## Work instructions
When you reach the line containing "Gaziantep FK - Alanyaspor" in the entries below, begin reproducing lines exactly, and stop once the line containing "Türkiye'nin en iyi" is done.

## Material provided
======

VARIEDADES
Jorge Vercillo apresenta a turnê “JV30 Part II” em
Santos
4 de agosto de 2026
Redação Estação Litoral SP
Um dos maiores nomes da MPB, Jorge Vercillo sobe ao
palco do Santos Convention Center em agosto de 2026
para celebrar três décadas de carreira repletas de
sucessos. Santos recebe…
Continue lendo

======

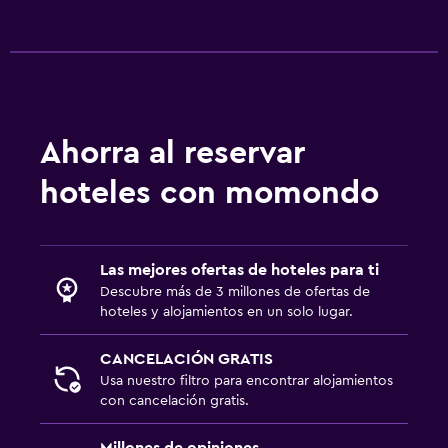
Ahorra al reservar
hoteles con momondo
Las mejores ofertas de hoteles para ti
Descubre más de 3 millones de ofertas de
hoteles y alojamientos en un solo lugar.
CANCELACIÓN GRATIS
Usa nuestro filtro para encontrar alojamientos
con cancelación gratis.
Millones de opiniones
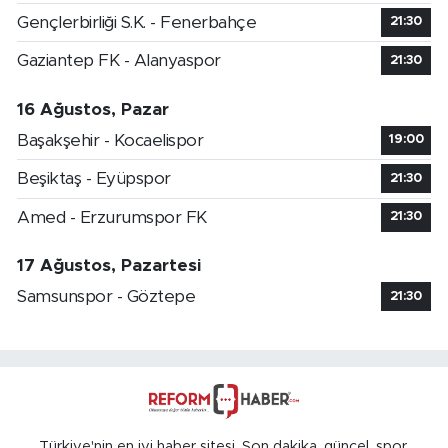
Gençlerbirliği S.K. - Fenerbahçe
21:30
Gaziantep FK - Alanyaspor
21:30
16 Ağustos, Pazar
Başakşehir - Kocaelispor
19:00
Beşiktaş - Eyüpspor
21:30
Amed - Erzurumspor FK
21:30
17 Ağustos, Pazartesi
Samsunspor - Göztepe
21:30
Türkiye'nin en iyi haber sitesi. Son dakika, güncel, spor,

======

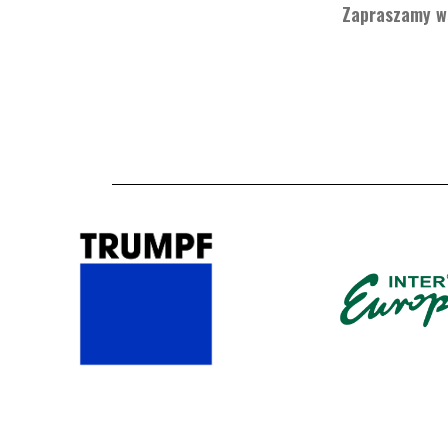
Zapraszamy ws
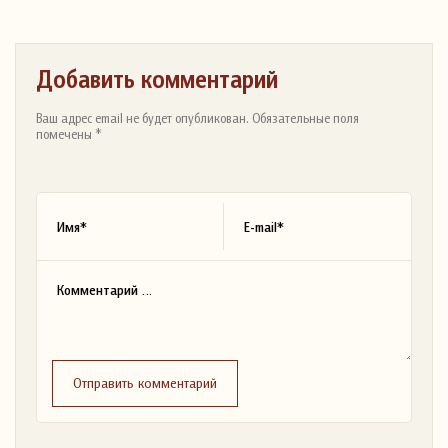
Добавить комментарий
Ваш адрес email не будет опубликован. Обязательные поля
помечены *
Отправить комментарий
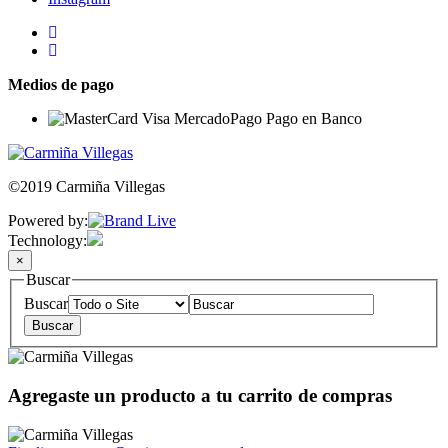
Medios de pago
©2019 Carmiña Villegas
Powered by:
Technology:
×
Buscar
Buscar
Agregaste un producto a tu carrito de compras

======

## Exercise response
Gaziantep FK - Alanyaspor
21:30
16 Ağustos, Pazar
Başakşehir - Kocaelispor
19:00
Beşiktaş - Eyüpspor
21:30
Amed - Erzurumspor FK
21:30
17 Ağustos, Pazartesi
Samsunspor - Göztepe
21:30
Türkiye'nin en iyi haber sitesi. Son dakika, güncel, spor,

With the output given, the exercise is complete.